:: Dataset entries ::
○ ○ ○ ○ ○
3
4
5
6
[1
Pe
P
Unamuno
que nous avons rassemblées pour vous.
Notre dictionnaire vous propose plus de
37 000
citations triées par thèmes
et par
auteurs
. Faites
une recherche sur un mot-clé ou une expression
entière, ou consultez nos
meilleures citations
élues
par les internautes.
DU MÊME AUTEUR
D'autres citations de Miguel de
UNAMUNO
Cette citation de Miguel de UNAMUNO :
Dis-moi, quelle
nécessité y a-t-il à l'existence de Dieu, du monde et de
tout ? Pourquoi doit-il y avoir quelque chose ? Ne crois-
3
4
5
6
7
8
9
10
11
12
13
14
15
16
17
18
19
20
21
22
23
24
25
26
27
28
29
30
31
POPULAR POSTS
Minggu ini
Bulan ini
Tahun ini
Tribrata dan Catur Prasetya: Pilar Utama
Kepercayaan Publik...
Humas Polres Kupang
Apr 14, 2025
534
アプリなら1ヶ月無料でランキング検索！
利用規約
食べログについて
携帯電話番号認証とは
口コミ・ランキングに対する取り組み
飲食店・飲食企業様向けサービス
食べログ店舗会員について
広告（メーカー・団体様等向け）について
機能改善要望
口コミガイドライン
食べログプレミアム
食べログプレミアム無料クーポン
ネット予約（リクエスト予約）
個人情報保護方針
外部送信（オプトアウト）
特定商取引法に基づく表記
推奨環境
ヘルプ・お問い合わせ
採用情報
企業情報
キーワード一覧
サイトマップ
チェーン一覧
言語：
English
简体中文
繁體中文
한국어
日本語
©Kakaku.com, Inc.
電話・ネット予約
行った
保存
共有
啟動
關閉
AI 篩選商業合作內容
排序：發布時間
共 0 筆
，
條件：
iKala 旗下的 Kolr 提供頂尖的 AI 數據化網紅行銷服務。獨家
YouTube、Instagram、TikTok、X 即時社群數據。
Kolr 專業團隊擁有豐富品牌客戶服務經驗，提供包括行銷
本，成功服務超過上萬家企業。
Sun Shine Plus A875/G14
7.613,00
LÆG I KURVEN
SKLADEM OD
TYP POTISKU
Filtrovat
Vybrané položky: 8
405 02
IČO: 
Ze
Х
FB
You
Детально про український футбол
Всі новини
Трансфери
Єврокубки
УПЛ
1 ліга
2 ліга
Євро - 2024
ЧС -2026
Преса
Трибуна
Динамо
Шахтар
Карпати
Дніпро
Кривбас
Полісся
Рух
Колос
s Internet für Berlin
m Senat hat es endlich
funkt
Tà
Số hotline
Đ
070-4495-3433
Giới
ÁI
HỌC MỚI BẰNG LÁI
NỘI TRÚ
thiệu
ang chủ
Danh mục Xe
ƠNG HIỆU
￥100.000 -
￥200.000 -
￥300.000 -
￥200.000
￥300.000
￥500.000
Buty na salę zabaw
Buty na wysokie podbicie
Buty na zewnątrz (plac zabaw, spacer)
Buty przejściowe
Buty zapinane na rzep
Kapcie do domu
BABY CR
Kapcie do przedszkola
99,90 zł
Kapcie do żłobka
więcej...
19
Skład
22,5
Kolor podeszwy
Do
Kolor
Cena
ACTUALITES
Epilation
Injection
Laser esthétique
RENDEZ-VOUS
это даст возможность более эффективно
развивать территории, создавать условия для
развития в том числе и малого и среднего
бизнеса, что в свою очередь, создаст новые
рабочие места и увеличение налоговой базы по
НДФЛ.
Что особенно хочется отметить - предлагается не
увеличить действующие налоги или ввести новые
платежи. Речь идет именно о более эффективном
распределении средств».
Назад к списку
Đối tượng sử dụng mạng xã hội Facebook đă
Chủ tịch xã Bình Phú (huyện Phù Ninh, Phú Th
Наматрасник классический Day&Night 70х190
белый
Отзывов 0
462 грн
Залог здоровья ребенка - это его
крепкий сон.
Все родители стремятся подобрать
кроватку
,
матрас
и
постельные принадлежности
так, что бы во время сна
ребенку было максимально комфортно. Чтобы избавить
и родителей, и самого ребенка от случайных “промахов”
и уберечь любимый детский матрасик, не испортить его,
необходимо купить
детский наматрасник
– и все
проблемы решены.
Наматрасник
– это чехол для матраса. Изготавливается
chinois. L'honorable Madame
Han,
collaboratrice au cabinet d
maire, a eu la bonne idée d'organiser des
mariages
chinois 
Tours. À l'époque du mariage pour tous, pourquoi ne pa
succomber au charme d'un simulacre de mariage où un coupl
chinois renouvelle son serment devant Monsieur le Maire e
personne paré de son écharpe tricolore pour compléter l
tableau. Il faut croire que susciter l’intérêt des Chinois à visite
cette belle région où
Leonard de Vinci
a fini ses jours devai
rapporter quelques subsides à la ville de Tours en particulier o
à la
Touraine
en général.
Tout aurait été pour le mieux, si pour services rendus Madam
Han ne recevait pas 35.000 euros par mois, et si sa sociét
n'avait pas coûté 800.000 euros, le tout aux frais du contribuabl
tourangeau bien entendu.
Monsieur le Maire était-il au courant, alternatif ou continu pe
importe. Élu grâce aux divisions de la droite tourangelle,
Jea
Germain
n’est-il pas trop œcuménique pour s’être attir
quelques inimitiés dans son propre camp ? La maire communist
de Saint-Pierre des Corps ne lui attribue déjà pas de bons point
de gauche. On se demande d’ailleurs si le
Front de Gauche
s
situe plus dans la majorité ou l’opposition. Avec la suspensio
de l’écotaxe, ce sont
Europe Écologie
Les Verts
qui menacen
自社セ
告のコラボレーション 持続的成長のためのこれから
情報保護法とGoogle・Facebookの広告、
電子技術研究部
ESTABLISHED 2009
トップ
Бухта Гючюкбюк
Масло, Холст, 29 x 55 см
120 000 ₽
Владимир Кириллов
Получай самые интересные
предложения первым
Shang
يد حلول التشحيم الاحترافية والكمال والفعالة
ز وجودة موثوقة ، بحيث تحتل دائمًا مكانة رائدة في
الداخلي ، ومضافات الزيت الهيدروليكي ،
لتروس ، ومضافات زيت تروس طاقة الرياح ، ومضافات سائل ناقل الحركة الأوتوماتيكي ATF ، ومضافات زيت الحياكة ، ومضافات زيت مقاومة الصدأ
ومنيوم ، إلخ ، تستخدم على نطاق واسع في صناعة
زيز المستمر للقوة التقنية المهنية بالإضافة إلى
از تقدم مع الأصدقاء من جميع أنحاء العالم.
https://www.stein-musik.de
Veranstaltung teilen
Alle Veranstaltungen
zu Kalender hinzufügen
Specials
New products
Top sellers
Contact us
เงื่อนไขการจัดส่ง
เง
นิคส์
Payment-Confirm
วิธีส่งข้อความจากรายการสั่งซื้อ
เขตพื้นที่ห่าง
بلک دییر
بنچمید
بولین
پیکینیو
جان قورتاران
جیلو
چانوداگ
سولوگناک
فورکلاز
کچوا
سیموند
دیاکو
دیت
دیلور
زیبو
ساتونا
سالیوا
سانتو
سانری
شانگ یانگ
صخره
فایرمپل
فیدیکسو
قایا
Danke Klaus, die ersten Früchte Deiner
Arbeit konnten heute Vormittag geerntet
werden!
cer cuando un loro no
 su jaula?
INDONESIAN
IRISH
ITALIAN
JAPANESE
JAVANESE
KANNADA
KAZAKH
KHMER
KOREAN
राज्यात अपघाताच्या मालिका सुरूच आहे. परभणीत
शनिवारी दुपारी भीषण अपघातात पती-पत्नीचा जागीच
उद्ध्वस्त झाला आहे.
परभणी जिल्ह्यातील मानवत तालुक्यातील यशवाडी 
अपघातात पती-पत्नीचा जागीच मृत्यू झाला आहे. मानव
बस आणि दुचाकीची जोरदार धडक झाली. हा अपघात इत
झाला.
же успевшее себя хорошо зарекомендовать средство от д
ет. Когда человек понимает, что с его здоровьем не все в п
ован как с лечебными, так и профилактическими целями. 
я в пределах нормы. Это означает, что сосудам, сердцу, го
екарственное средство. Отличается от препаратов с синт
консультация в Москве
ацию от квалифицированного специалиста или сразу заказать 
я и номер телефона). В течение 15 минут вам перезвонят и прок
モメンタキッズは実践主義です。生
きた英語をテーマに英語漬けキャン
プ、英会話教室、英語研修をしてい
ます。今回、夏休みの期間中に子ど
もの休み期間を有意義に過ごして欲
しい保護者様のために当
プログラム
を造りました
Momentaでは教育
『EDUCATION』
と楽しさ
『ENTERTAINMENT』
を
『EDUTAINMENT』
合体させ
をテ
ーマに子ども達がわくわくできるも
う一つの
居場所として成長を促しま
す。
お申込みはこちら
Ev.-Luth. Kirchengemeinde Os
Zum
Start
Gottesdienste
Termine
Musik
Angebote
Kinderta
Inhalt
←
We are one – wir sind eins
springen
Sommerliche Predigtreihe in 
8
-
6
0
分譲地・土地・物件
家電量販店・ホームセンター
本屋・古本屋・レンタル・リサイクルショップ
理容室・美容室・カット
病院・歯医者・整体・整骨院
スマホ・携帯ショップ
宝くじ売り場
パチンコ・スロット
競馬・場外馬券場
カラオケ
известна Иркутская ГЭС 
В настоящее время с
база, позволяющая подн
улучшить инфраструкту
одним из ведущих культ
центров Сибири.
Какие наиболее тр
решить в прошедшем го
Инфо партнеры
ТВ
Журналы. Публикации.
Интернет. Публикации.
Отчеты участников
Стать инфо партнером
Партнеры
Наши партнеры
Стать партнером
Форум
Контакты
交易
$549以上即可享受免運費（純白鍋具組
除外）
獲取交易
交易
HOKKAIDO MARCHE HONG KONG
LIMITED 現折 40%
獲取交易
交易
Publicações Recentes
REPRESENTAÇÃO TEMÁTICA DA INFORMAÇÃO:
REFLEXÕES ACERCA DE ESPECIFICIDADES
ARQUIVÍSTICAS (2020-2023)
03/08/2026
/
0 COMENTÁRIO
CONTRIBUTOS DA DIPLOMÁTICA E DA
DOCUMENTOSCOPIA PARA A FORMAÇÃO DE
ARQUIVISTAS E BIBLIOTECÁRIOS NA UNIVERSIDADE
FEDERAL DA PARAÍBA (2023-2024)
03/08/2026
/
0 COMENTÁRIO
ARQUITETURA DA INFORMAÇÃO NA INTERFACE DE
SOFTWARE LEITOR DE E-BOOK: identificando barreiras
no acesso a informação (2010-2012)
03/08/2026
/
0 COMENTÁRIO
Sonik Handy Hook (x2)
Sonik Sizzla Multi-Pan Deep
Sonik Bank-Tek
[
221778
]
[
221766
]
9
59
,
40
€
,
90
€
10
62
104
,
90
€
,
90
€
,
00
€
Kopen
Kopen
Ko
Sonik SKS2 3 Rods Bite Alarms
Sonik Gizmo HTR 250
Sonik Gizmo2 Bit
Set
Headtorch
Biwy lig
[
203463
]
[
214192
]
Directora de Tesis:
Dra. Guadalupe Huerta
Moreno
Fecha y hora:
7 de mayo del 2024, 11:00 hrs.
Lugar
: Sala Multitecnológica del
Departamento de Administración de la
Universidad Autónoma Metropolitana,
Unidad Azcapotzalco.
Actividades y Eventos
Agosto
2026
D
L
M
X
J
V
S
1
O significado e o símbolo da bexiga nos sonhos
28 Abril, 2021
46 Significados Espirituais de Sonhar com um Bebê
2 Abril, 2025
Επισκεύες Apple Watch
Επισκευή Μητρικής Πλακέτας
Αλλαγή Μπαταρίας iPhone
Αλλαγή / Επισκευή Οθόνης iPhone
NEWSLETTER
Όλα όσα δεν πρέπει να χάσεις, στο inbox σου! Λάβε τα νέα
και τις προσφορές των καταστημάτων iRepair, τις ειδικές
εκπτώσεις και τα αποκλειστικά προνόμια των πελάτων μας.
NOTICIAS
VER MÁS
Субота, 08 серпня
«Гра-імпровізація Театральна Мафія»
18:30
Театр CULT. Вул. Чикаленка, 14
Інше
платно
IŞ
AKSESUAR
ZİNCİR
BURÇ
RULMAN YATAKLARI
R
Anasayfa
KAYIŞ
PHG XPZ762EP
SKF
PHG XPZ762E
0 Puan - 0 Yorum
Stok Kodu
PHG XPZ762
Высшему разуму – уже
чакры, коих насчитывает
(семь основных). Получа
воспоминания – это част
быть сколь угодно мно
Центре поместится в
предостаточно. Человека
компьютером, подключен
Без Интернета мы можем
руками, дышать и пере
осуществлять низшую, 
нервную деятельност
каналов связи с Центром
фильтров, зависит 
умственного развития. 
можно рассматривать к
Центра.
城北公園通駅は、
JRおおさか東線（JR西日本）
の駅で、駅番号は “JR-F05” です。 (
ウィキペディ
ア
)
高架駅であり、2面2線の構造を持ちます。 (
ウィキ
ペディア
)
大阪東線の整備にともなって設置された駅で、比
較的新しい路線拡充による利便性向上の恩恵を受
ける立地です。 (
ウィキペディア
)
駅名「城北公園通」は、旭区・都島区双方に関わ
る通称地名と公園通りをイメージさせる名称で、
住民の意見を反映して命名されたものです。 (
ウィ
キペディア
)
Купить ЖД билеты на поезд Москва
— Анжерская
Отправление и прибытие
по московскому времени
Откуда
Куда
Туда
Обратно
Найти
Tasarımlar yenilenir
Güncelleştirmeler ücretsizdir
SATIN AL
○ ○ ○ ○ ○
:: The task ::
Lines in the material above that include the string "партнером" should be listed.

:: Answer for this exercise ::
Стать инфо партнером
Стать партнером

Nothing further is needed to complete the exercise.